• **EXERCISE INSTRUCTIONS**: Only the lines below from the one that holds "delitos sexuales?" through the one that holds "vintage ou modernes, est souvent bien plus" should appear in the answer, copied exactly, end lines included and pictures omitted.
########################################
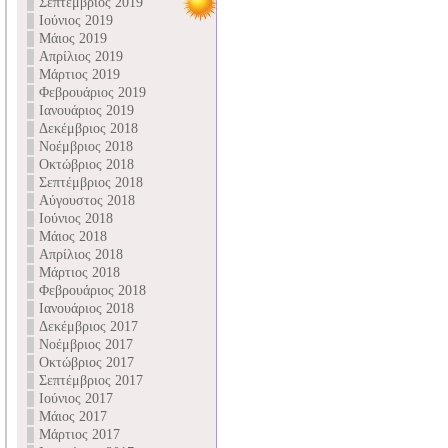
Σεπτέμβριος 2019
Ιούνιος 2019
Μάιος 2019
Απρίλιος 2019
Μάρτιος 2019
Φεβρουάριος 2019
Ιανουάριος 2019
Δεκέμβριος 2018
Νοέμβριος 2018
Οκτώβριος 2018
Σεπτέμβριος 2018
Αύγουστος 2018
Ιούνιος 2018
Μάιος 2018
Απρίλιος 2018
Μάρτιος 2018
Φεβρουάριος 2018
Ιανουάριος 2018
Δεκέμβριος 2017
Νοέμβριος 2017
Οκτώβριος 2017
Σεπτέμβριος 2017
Ιούνιος 2017
Μάιος 2017
Μάρτιος 2017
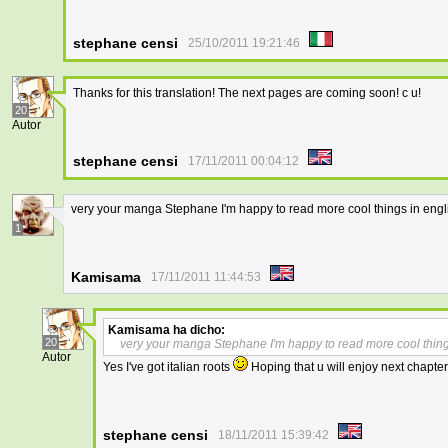
stephane censi
25/10/2011 19:21:46
Thanks for this translation! The next pages are coming soon! c u!
20
Autor
stephane censi
17/11/2011 00:04:12
very your manga Stephane I'm happy to read more cool things in engli
1
Kamisama
17/11/2011 11:44:53
Kamisama
ha dicho:
20
very your manga Stephane I'm happy to read more cool things
Autor
Yes I've got italian roots
Hoping that u will enjoy next chapter
stephane censi
18/11/2011 15:39:42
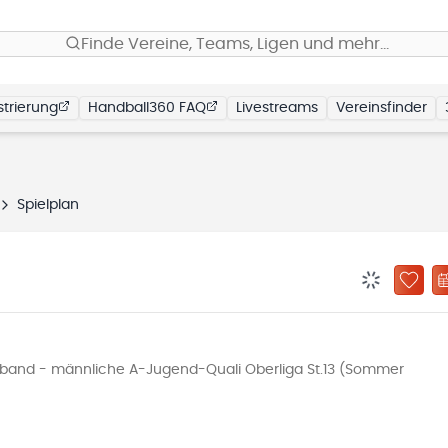
Finde Vereine, Teams, Ligen und mehr…
trierung
Handball360 FAQ
Livestreams
Vereinsfinder
Spielplan
BENACHRIC
ZU „
and - männliche A-Jugend-Quali Oberliga St.13 (Sommer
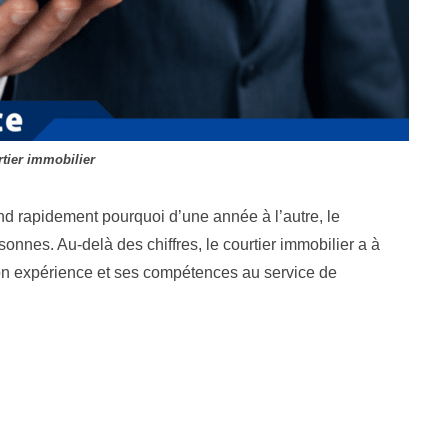
tier immobilier
d rapidement pourquoi d’une année à l’autre, le
onnes. Au-delà des chiffres, le courtier immobilier a à
 son expérience et ses compétences au service de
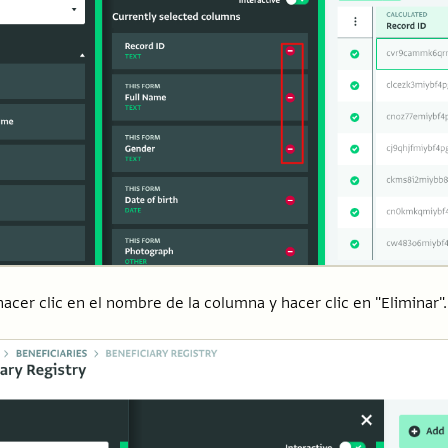
cer clic en el nombre de la columna y hacer clic en "Eliminar".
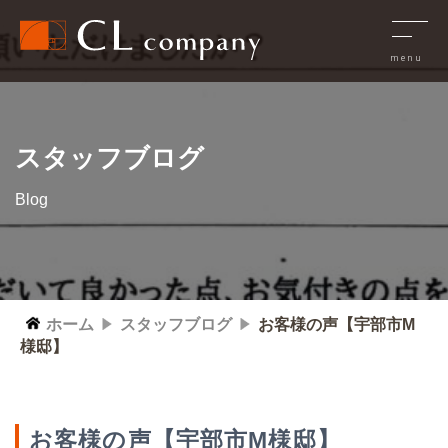
スタッフブログ
Blog
ホーム
スタッフブログ
お客様の声【宇部市M
様邸】
お客様の声【宇部市M様邸】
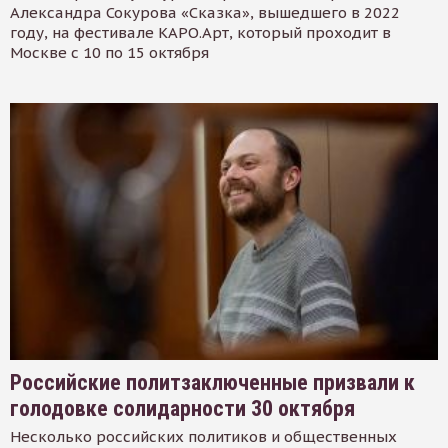
Александра Сокурова «Сказка», вышедшего в 2022
году, на фестивале КАРО.Арт, который проходит в
Москве с 10 по 15 октября
Российские политзаключенные призвали к
голодовке солидарности 30 октября
Несколько российских политиков и общественных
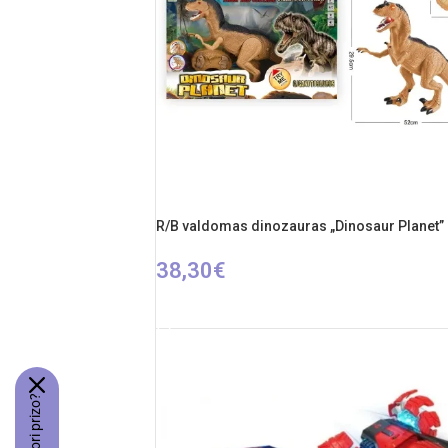
R/B valdomas dinozauras „Dinosaur Planet”
38,30
€
Į KREPŠELĮ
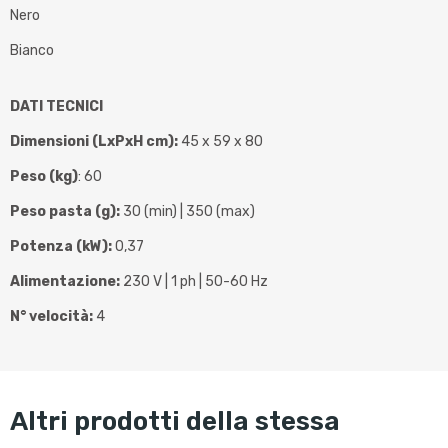
Nero
Bianco
DATI TECNICI
Dimensioni (LxPxH cm):
45 x 59 x 80
Peso (kg)
: 60
Peso pasta (g):
30 (min) | 350 (max)
Potenza (kW):
0,37
Alimentazione:
230 V | 1 ph | 50-60 Hz
N° velocità:
4
altri prodotti della stessa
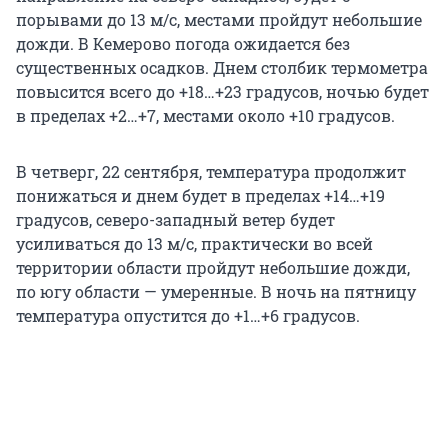
порывами до 13 м/с, местами пройдут небольшие
дожди. В Кемерово погода ожидается без
существенных осадков. Днем столбик термометра
повысится всего до +18…+23 градусов, ночью будет
в пределах +2…+7, местами около +10 градусов.
В четверг, 22 сентября, температура продолжит
понижаться и днем будет в пределах +14…+19
градусов, северо-западный ветер будет
усиливаться до 13 м/с, практически во всей
территории области пройдут небольшие дожди,
по югу области — умеренные. В ночь на пятницу
температура опустится до +1…+6 градусов.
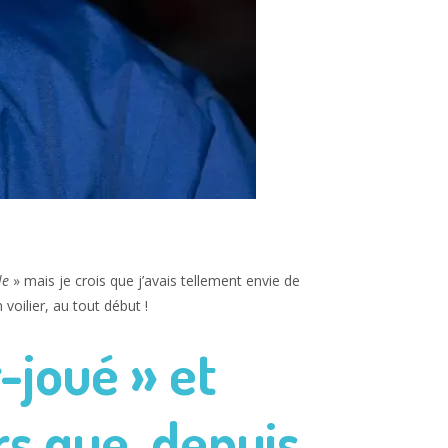
le
» mais je crois que j’avais tellement envie de
voilier, au tout début !
r-joué » et
rs que, depuis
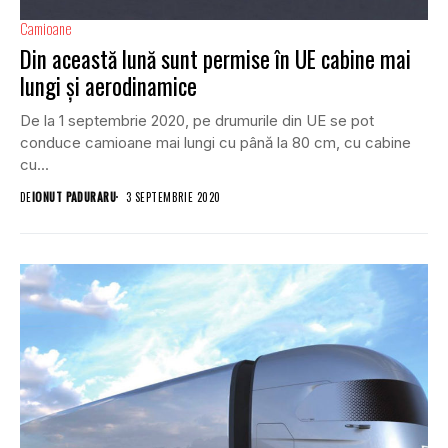
Camioane
Din această lună sunt permise în UE cabine mai
lungi și aerodinamice
De la 1 septembrie 2020, pe drumurile din UE se pot
conduce camioane mai lungi cu până la 80 cm, cu cabine
cu...
DE
IONUT PADURARU
3 SEPTEMBRIE 2020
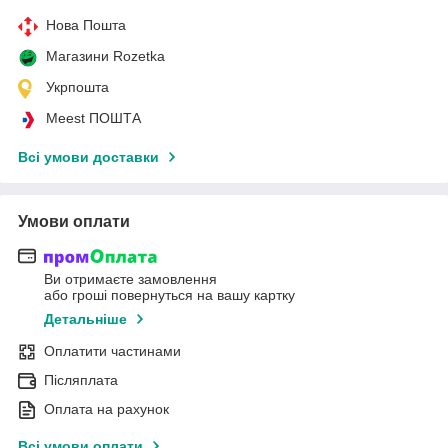
Нова Пошта
Магазини Rozetka
Укрпошта
Meest ПОШТА
Всі умови доставки
Умови оплати
Ви отримаєте замовлення
або гроші повернуться на вашу картку
Детальніше
Оплатити частинами
Післяплата
Оплата на рахунок
Всі умови оплати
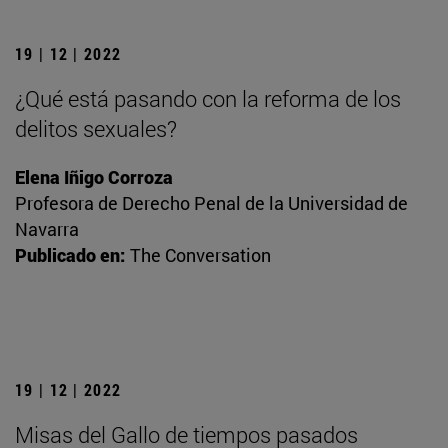
19 | 12 | 2022
¿Qué está pasando con la reforma de los
delitos sexuales?
Elena Iñigo Corroza
Profesora de Derecho Penal de la Universidad de
Navarra
Publicado en:
The Conversation
19 | 12 | 2022
Misas del Gallo de tiempos pasados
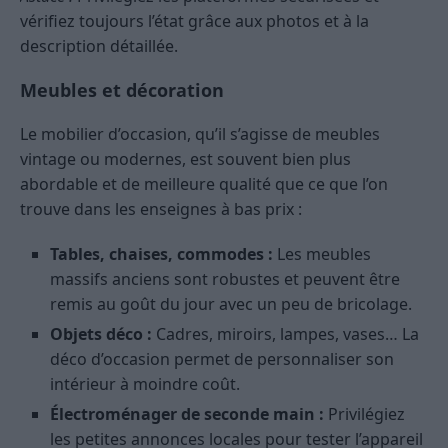
vérifiez toujours l’état grâce aux photos et à la
description détaillée.
Meubles et décoration
Le mobilier d’occasion, qu’il s’agisse de meubles
vintage ou modernes, est souvent bien plus
abordable et de meilleure qualité que ce que l’on
trouve dans les enseignes à bas prix :
Tables, chaises, commodes :
Les meubles
massifs anciens sont robustes et peuvent être
remis au goût du jour avec un peu de bricolage.
Objets déco :
Cadres, miroirs, lampes, vases… La
déco d’occasion permet de personnaliser son
intérieur à moindre coût.
Électroménager de seconde main :
Privilégiez
les petites annonces locales pour tester l’appareil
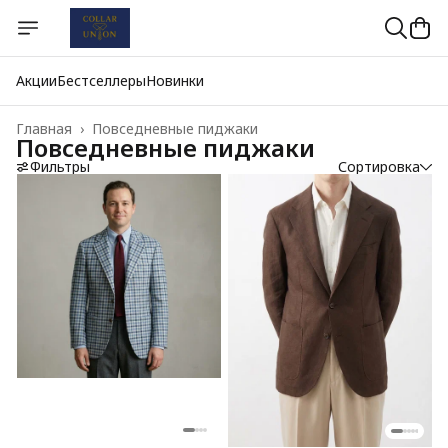
Акции
Бестселлеры
Новинки
Главная
›
Повседневные пиджаки
Повседневные пиджаки
Фильтры
Сортировка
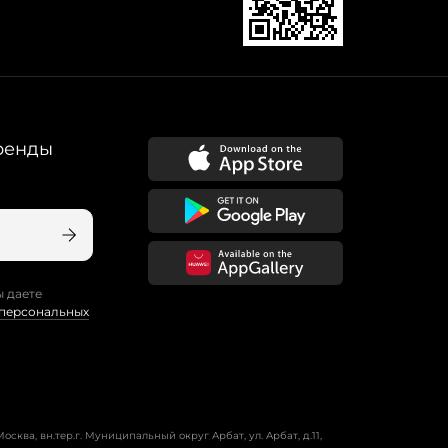
ренды
ы даете
 персональных
осква, вн.тер.г. Муниципальный округ Арбат, ул. Арбат, д.11,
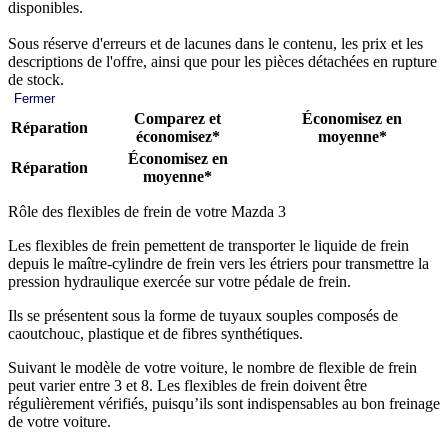
disponibles.
Sous réserve d'erreurs et de lacunes dans le contenu, les prix et les
descriptions de l'offre, ainsi que pour les pièces détachées en rupture
de stock.
Fermer
Comparez et
Économisez en
Réparation
économisez*
moyenne*
Économisez en
Réparation
moyenne*
Rôle des flexibles de frein de votre Mazda 3
Les flexibles de frein pemettent de transporter le liquide de frein
depuis le maître-cylindre de frein vers les étriers pour transmettre la
pression hydraulique exercée sur votre pédale de frein.
Ils se présentent sous la forme de tuyaux souples composés de
caoutchouc, plastique et de fibres synthétiques.
Suivant le modèle de votre voiture, le nombre de flexible de frein
peut varier entre 3 et 8. Les flexibles de frein doivent être
régulièrement vérifiés, puisqu’ils sont indispensables au bon freinage
de votre voiture.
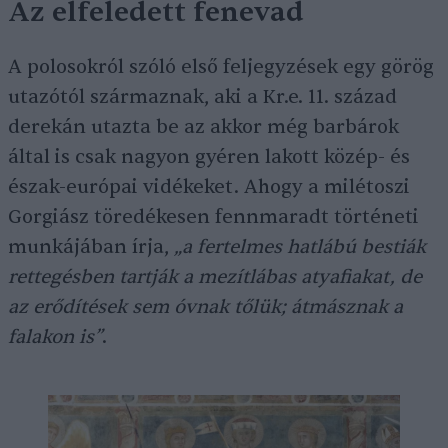
Az elfeledett fenevad
A polosokról szóló első feljegyzések egy görög
utazótól származnak, aki a Kr.e. 11. század
derekán utazta be az akkor még barbárok
által is csak nagyon gyéren lakott közép- és
észak-európai vidékeket. Ahogy a milétoszi
Gorgiász töredékesen fennmaradt történeti
munkájában írja,
„a fertelmes hatlábú bestiák
rettegésben tartják a mezítlábas atyafiakat, de
az erődítések sem óvnak tőlük; átmásznak a
falakon is”
.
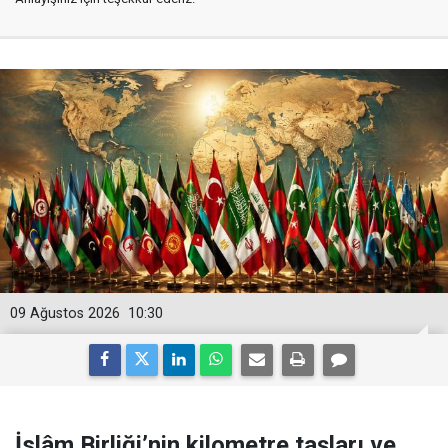
09 Ağustos 2026
10:30
İslâm Birliği’nin kilometre taşları ve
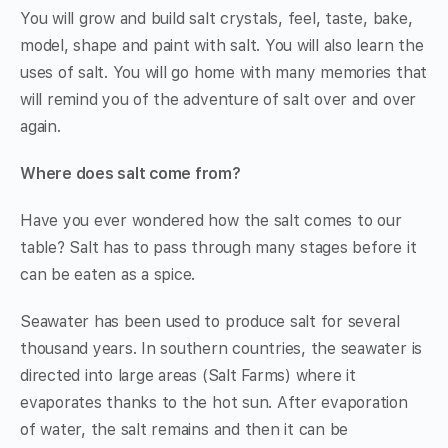
You will grow and build salt crystals, feel, taste, bake,
model, shape and paint with salt. You will also learn the
uses of salt. You will go home with many memories that
will remind you of the adventure of salt over and over
again.
Where does salt come from?
Have you ever wondered how the salt comes to our
table? Salt has to pass through many stages before it
can be eaten as a spice.
Seawater has been used to produce salt for several
thousand years. In southern countries, the seawater is
directed into large areas (Salt Farms) where it
evaporates thanks to the hot sun. After evaporation
of water, the salt remains and then it can be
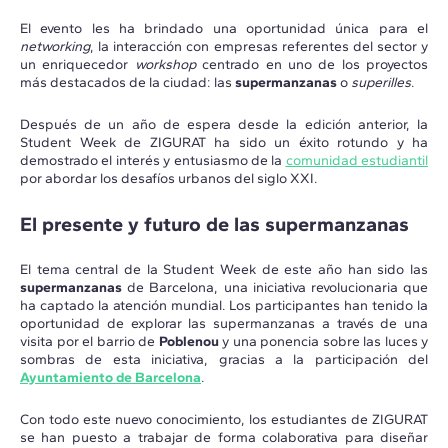
El evento les ha brindado una oportunidad única para el
networking
, la interacción con empresas referentes del sector y
un enriquecedor
workshop
centrado en uno de los proyectos
más destacados de la ciudad: las
supermanzanas
o
superilles
.
Después de un año de espera desde la edición anterior, la
Student Week de ZIGURAT ha sido un éxito rotundo y ha
demostrado el interés y entusiasmo de la
comunidad estudiantil
por abordar los desafíos urbanos del siglo XXI.
El presente y futuro de las supermanzanas
El tema central de la Student Week de este año han sido las
supermanzanas
de Barcelona, una iniciativa revolucionaria que
ha captado la atención mundial. Los participantes han tenido la
oportunidad de explorar las supermanzanas a través de una
visita por el barrio de
Poblenou
y una ponencia sobre las luces y
sombras de esta iniciativa, gracias a la participación del
Ayuntamiento de Barcelona
.
Con todo este nuevo conocimiento, los estudiantes de ZIGURAT
se han puesto a trabajar de forma colaborativa para diseñar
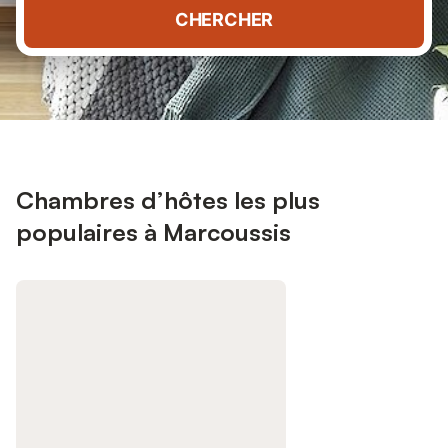
CHERCHER
Chambres d’hôtes les plus
populaires à Marcoussis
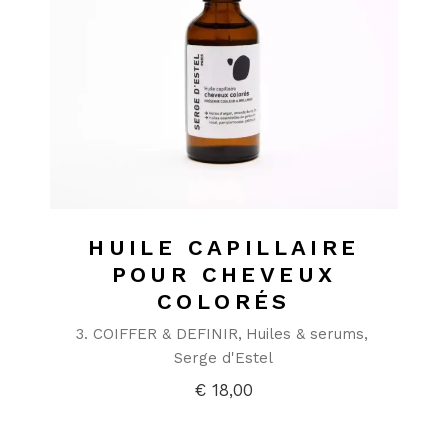
HUILE CAPILLAIRE
POUR CHEVEUX
COLORÉS
3. COIFFER & DEFINIR
Huiles & serums
Serge d'Estel
€
18,00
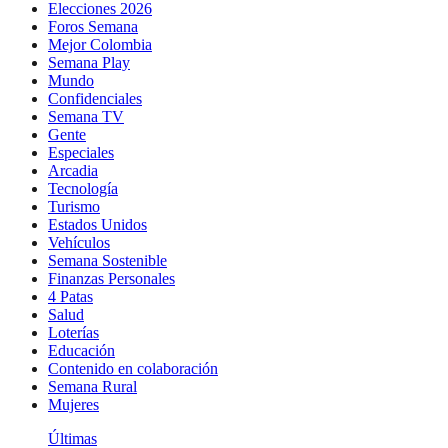
Elecciones 2026
Foros Semana
Mejor Colombia
Semana Play
Mundo
Confidenciales
Semana TV
Gente
Especiales
Arcadia
Tecnología
Turismo
Estados Unidos
Vehículos
Semana Sostenible
Finanzas Personales
4 Patas
Salud
Loterías
Educación
Contenido en colaboración
Semana Rural
Mujeres
Últimas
########################################
• **EXPECTED ANSWER**:
delitos sexuales?
Elena Iñigo Corroza
Profesora de Derecho Penal de la Universidad de
Navarra
Publicado en:
The Conversation
19 | 12 | 2022
Misas del Gallo de tiempos pasados
vérifiez toujours l’état grâce aux photos et à la
description détaillée.
Meubles et décoration
Le mobilier d’occasion, qu’il s’agisse de meubles
vintage ou modernes, est souvent bien plus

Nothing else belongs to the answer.